TASK INSTRUCTIONS:
Which lines of the entries below run from the one holding "Vehicle Information" to the one holding "Slides, etc.)", inclusive? Set down exactly those lines and no others.

[Dataset entries]
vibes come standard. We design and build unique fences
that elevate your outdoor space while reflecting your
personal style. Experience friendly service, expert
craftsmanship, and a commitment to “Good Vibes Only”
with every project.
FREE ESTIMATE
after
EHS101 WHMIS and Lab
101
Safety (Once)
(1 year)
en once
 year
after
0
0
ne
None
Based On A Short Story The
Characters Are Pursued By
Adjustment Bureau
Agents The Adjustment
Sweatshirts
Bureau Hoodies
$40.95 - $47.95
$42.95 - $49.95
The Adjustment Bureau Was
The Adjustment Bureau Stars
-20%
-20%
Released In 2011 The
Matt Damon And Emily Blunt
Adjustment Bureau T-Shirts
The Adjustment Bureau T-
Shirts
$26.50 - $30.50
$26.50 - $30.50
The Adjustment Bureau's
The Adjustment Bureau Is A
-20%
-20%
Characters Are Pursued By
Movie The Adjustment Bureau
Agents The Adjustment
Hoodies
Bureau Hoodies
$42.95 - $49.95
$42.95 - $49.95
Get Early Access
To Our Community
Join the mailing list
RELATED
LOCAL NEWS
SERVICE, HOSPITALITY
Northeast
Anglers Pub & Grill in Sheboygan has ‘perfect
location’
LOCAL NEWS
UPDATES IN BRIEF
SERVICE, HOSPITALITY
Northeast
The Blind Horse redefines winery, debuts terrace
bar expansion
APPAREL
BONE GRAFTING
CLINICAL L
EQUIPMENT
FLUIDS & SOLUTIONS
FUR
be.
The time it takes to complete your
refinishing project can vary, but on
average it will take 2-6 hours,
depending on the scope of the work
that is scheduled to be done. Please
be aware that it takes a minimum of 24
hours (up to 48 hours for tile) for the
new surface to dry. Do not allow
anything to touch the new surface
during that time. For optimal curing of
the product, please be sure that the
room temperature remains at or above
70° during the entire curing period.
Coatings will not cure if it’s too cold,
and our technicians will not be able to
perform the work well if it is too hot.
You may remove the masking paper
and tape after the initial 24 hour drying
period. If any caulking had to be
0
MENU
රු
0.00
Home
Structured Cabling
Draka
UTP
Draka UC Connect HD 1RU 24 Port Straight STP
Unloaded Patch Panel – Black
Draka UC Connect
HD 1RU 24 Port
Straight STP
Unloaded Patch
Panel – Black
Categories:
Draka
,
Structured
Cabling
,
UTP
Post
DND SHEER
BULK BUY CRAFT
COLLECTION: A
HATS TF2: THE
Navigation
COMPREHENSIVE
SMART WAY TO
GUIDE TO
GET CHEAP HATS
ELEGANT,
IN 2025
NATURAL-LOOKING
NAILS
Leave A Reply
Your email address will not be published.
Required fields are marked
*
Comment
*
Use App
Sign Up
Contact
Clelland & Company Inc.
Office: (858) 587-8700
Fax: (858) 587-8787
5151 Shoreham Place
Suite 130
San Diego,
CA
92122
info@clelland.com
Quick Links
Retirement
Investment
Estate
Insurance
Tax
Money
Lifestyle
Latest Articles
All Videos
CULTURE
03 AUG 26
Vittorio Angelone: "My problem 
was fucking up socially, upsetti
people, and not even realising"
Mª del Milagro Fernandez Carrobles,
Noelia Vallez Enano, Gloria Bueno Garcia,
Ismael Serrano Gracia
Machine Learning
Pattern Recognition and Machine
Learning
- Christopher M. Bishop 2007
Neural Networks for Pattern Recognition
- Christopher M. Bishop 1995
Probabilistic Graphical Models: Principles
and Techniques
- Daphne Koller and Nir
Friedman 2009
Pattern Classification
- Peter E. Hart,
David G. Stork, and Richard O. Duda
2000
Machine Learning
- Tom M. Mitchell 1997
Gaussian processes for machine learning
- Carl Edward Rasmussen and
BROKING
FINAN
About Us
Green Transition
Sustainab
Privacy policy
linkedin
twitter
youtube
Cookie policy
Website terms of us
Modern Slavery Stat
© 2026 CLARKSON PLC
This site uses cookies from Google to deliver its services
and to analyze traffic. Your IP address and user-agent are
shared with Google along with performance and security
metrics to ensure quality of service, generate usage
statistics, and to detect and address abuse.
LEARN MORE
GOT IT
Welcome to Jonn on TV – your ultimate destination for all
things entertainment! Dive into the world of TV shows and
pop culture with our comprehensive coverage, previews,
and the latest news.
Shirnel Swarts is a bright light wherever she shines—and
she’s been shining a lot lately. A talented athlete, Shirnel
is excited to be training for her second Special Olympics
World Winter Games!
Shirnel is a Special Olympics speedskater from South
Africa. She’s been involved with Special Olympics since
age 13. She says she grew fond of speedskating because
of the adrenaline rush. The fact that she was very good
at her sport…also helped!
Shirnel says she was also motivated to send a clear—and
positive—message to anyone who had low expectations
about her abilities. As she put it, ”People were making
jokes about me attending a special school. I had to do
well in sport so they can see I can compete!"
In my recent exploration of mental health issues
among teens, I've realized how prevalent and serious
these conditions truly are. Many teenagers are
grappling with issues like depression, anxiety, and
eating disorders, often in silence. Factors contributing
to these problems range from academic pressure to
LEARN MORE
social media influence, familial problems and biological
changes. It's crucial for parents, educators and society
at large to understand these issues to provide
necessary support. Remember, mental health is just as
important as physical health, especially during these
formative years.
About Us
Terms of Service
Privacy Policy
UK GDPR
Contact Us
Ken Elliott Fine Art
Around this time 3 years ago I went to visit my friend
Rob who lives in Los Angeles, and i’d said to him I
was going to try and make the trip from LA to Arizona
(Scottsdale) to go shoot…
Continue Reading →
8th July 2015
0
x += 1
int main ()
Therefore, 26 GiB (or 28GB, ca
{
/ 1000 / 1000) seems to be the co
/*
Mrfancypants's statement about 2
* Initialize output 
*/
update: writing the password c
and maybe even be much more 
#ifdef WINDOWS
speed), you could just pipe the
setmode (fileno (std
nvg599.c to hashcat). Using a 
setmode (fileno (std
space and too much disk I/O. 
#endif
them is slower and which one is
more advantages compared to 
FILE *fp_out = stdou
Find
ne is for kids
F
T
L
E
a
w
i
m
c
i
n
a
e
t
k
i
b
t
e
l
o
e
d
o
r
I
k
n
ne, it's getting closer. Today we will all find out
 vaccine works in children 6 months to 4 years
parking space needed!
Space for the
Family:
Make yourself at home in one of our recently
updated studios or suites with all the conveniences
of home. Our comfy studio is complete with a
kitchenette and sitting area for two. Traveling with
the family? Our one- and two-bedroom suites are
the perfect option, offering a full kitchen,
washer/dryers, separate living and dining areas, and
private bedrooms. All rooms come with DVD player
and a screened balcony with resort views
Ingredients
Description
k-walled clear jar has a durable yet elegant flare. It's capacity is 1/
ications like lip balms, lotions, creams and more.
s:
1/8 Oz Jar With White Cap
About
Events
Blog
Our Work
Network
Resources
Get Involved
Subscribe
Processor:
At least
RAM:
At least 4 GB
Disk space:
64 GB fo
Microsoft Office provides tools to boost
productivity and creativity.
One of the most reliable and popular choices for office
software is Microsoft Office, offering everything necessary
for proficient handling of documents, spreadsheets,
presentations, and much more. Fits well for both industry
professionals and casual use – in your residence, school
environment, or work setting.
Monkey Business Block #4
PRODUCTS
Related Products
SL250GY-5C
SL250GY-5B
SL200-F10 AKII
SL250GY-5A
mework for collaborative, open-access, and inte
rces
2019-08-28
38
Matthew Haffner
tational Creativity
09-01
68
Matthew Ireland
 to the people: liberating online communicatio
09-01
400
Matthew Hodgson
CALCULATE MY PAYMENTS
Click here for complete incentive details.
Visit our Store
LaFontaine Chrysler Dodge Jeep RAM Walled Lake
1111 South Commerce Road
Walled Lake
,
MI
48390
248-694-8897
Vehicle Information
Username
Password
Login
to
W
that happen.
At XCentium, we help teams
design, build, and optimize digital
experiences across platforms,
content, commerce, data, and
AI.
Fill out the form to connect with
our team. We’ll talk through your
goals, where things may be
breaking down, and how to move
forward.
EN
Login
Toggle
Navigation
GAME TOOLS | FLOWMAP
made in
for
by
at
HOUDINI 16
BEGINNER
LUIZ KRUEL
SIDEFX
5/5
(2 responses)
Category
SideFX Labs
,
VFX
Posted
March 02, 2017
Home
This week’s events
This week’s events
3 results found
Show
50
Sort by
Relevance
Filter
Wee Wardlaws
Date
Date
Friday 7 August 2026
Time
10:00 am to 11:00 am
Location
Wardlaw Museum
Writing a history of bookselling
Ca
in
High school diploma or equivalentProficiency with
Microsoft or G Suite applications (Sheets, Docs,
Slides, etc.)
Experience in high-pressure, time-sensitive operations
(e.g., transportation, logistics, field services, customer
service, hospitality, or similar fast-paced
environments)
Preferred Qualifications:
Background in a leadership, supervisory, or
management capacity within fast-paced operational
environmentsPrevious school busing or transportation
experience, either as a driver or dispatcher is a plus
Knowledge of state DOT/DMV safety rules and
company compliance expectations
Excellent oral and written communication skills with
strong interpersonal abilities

ANSWER TO THIS EXERCISE:
Vehicle Information
Username
Password
Login
to
W
that happen.
At XCentium, we help teams
design, build, and optimize digital
experiences across platforms,
content, commerce, data, and
AI.
Fill out the form to connect with
our team. We’ll talk through your
goals, where things may be
breaking down, and how to move
forward.
EN
Login
Toggle
Navigation
GAME TOOLS | FLOWMAP
made in
for
by
at
HOUDINI 16
BEGINNER
LUIZ KRUEL
SIDEFX
5/5
(2 responses)
Category
SideFX Labs
,
VFX
Posted
March 02, 2017
Home
This week’s events
This week’s events
3 results found
Show
50
Sort by
Relevance
Filter
Wee Wardlaws
Date
Date
Friday 7 August 2026
Time
10:00 am to 11:00 am
Location
Wardlaw Museum
Writing a history of bookselling
Ca
in
High school diploma or equivalentProficiency with
Microsoft or G Suite applications (Sheets, Docs,
Slides, etc.)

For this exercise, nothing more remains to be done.